→ PROBLEM STATEMENT
In this exercise, reproduce all the entries that follow exactly.

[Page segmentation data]
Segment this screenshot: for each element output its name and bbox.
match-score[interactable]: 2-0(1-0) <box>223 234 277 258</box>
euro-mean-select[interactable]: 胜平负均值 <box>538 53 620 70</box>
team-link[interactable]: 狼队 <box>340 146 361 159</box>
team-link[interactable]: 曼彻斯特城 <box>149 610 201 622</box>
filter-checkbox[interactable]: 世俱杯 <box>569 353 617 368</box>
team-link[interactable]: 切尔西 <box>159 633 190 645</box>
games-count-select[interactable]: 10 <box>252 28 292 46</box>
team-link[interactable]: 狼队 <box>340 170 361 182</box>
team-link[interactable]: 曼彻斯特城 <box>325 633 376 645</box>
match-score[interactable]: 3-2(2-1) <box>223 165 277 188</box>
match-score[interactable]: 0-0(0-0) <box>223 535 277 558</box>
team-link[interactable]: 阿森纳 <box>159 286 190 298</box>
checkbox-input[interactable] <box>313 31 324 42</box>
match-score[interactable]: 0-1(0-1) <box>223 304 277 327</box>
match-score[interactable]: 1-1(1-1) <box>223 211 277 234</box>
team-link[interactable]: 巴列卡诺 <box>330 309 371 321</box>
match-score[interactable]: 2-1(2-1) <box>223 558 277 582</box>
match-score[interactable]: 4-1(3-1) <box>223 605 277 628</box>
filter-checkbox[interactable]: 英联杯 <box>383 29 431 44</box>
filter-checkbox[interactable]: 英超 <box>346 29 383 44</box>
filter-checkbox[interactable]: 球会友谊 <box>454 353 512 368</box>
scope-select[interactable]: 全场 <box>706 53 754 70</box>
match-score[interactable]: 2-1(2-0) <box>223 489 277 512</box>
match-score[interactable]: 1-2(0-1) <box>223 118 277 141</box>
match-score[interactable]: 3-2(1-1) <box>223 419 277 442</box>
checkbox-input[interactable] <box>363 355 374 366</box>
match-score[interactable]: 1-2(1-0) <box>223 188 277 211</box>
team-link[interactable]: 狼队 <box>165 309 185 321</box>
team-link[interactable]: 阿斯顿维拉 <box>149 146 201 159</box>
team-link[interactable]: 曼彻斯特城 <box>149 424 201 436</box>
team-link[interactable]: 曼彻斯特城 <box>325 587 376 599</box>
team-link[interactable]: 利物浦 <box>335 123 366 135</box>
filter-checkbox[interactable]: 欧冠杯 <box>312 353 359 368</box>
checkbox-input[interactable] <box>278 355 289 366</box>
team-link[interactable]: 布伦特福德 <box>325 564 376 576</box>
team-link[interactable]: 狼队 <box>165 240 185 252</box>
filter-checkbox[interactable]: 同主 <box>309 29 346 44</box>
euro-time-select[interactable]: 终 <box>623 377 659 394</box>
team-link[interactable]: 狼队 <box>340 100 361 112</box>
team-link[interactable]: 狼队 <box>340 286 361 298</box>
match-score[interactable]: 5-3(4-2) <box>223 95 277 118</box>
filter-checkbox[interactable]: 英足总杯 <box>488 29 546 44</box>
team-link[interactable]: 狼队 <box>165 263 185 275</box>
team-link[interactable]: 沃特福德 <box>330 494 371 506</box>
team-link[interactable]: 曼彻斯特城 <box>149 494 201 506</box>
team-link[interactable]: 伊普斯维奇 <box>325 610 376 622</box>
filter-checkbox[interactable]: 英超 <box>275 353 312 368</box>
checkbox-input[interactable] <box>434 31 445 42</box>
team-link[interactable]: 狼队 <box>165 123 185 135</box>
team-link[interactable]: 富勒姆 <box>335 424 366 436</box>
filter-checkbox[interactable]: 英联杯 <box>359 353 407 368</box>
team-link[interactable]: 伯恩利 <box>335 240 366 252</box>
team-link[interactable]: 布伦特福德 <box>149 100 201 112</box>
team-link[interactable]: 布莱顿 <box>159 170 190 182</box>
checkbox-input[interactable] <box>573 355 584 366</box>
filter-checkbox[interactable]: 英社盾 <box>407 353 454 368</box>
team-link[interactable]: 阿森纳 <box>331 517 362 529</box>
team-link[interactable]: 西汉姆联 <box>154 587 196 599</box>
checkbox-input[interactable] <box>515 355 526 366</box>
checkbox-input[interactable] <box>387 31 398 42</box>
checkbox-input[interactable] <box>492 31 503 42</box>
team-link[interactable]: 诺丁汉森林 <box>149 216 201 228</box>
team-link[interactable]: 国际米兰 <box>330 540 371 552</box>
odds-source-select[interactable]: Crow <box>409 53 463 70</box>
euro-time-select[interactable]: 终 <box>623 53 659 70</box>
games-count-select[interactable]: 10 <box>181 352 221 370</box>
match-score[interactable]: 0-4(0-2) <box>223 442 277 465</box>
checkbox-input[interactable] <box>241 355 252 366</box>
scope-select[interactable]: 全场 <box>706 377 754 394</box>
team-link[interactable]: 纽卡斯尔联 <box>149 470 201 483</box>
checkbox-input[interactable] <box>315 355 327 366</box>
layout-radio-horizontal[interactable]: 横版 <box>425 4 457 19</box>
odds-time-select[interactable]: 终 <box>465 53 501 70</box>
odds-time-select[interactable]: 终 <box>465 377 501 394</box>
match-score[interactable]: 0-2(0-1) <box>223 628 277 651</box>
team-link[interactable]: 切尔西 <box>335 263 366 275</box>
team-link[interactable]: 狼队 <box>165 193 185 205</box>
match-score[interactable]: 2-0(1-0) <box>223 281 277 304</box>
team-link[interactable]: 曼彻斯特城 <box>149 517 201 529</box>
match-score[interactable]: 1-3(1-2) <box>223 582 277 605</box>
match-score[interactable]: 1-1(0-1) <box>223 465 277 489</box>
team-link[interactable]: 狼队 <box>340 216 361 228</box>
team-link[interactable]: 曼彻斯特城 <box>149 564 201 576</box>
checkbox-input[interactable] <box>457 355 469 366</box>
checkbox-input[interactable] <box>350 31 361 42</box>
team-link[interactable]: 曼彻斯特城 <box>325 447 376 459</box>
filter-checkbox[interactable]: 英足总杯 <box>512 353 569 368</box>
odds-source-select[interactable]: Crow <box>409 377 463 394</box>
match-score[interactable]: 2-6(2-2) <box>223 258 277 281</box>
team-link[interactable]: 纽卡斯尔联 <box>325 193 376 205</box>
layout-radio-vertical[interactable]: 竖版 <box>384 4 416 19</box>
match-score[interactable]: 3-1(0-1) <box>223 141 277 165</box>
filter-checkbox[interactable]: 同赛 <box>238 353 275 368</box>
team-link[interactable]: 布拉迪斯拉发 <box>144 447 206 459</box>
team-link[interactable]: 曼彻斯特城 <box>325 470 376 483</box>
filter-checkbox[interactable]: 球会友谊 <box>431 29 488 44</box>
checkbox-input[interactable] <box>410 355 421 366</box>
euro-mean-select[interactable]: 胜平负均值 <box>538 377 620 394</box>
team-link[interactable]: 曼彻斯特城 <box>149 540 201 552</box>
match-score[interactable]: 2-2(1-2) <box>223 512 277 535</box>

→ RESPONSE TO THE TASK
Segment this screenshot: for each element output its name and bbox.
match-score[interactable]: 2-0(1-0) <box>223 234 277 258</box>
euro-mean-select[interactable]: 胜平负均值 <box>538 53 620 70</box>
team-link[interactable]: 狼队 <box>340 146 361 159</box>
team-link[interactable]: 曼彻斯特城 <box>149 610 201 622</box>
filter-checkbox[interactable]: 世俱杯 <box>569 353 617 368</box>
team-link[interactable]: 切尔西 <box>159 633 190 645</box>
games-count-select[interactable]: 10 <box>252 28 292 46</box>
team-link[interactable]: 狼队 <box>340 170 361 182</box>
team-link[interactable]: 曼彻斯特城 <box>325 633 376 645</box>
match-score[interactable]: 3-2(2-1) <box>223 165 277 188</box>
match-score[interactable]: 0-0(0-0) <box>223 535 277 558</box>
team-link[interactable]: 阿森纳 <box>159 286 190 298</box>
checkbox-input[interactable] <box>313 31 324 42</box>
match-score[interactable]: 0-1(0-1) <box>223 304 277 327</box>
match-score[interactable]: 1-1(1-1) <box>223 211 277 234</box>
team-link[interactable]: 巴列卡诺 <box>330 309 371 321</box>
match-score[interactable]: 2-1(2-1) <box>223 558 277 582</box>
match-score[interactable]: 4-1(3-1) <box>223 605 277 628</box>
filter-checkbox[interactable]: 英联杯 <box>383 29 431 44</box>
filter-checkbox[interactable]: 英超 <box>346 29 383 44</box>
filter-checkbox[interactable]: 球会友谊 <box>454 353 512 368</box>
scope-select[interactable]: 全场 <box>706 53 754 70</box>
match-score[interactable]: 2-1(2-0) <box>223 489 277 512</box>
match-score[interactable]: 1-2(0-1) <box>223 118 277 141</box>
match-score[interactable]: 3-2(1-1) <box>223 419 277 442</box>
checkbox-input[interactable] <box>363 355 374 366</box>
match-score[interactable]: 1-2(1-0) <box>223 188 277 211</box>
team-link[interactable]: 狼队 <box>165 309 185 321</box>
team-link[interactable]: 阿斯顿维拉 <box>149 146 201 159</box>
team-link[interactable]: 曼彻斯特城 <box>149 424 201 436</box>
team-link[interactable]: 曼彻斯特城 <box>325 587 376 599</box>
team-link[interactable]: 利物浦 <box>335 123 366 135</box>
filter-checkbox[interactable]: 欧冠杯 <box>312 353 359 368</box>
checkbox-input[interactable] <box>278 355 289 366</box>
team-link[interactable]: 布伦特福德 <box>325 564 376 576</box>
team-link[interactable]: 狼队 <box>165 240 185 252</box>
filter-checkbox[interactable]: 同主 <box>309 29 346 44</box>
euro-time-select[interactable]: 终 <box>623 377 659 394</box>
team-link[interactable]: 狼队 <box>340 100 361 112</box>
team-link[interactable]: 狼队 <box>340 286 361 298</box>
match-score[interactable]: 5-3(4-2) <box>223 95 277 118</box>
filter-checkbox[interactable]: 英足总杯 <box>488 29 546 44</box>
team-link[interactable]: 狼队 <box>165 263 185 275</box>
team-link[interactable]: 沃特福德 <box>330 494 371 506</box>
team-link[interactable]: 曼彻斯特城 <box>149 494 201 506</box>
team-link[interactable]: 伊普斯维奇 <box>325 610 376 622</box>
filter-checkbox[interactable]: 英超 <box>275 353 312 368</box>
checkbox-input[interactable] <box>434 31 445 42</box>
team-link[interactable]: 狼队 <box>165 123 185 135</box>
team-link[interactable]: 富勒姆 <box>335 424 366 436</box>
filter-checkbox[interactable]: 英联杯 <box>359 353 407 368</box>
team-link[interactable]: 伯恩利 <box>335 240 366 252</box>
team-link[interactable]: 布伦特福德 <box>149 100 201 112</box>
team-link[interactable]: 布莱顿 <box>159 170 190 182</box>
checkbox-input[interactable] <box>573 355 584 366</box>
filter-checkbox[interactable]: 英社盾 <box>407 353 454 368</box>
team-link[interactable]: 阿森纳 <box>331 517 362 529</box>
team-link[interactable]: 西汉姆联 <box>154 587 196 599</box>
checkbox-input[interactable] <box>515 355 526 366</box>
checkbox-input[interactable] <box>387 31 398 42</box>
checkbox-input[interactable] <box>492 31 503 42</box>
team-link[interactable]: 诺丁汉森林 <box>149 216 201 228</box>
team-link[interactable]: 国际米兰 <box>330 540 371 552</box>
odds-source-select[interactable]: Crow <box>409 53 463 70</box>
euro-time-select[interactable]: 终 <box>623 53 659 70</box>
games-count-select[interactable]: 10 <box>181 352 221 370</box>
match-score[interactable]: 0-4(0-2) <box>223 442 277 465</box>
checkbox-input[interactable] <box>241 355 252 366</box>
scope-select[interactable]: 全场 <box>706 377 754 394</box>
team-link[interactable]: 纽卡斯尔联 <box>149 470 201 483</box>
checkbox-input[interactable] <box>315 355 327 366</box>
layout-radio-horizontal[interactable]: 横版 <box>425 4 457 19</box>
odds-time-select[interactable]: 终 <box>465 53 501 70</box>
odds-time-select[interactable]: 终 <box>465 377 501 394</box>
match-score[interactable]: 0-2(0-1) <box>223 628 277 651</box>
team-link[interactable]: 切尔西 <box>335 263 366 275</box>
team-link[interactable]: 狼队 <box>165 193 185 205</box>
match-score[interactable]: 2-0(1-0) <box>223 281 277 304</box>
team-link[interactable]: 曼彻斯特城 <box>149 517 201 529</box>
match-score[interactable]: 1-3(1-2) <box>223 582 277 605</box>
match-score[interactable]: 1-1(0-1) <box>223 465 277 489</box>
team-link[interactable]: 狼队 <box>340 216 361 228</box>
team-link[interactable]: 曼彻斯特城 <box>149 564 201 576</box>
checkbox-input[interactable] <box>457 355 469 366</box>
checkbox-input[interactable] <box>350 31 361 42</box>
team-link[interactable]: 曼彻斯特城 <box>325 447 376 459</box>
filter-checkbox[interactable]: 英足总杯 <box>512 353 569 368</box>
odds-source-select[interactable]: Crow <box>409 377 463 394</box>
match-score[interactable]: 2-6(2-2) <box>223 258 277 281</box>
team-link[interactable]: 纽卡斯尔联 <box>325 193 376 205</box>
layout-radio-vertical[interactable]: 竖版 <box>384 4 416 19</box>
match-score[interactable]: 3-1(0-1) <box>223 141 277 165</box>
filter-checkbox[interactable]: 同赛 <box>238 353 275 368</box>
team-link[interactable]: 布拉迪斯拉发 <box>144 447 206 459</box>
team-link[interactable]: 曼彻斯特城 <box>325 470 376 483</box>
filter-checkbox[interactable]: 球会友谊 <box>431 29 488 44</box>
checkbox-input[interactable] <box>410 355 421 366</box>
euro-mean-select[interactable]: 胜平负均值 <box>538 377 620 394</box>
team-link[interactable]: 曼彻斯特城 <box>149 540 201 552</box>
match-score[interactable]: 2-2(1-2) <box>223 512 277 535</box>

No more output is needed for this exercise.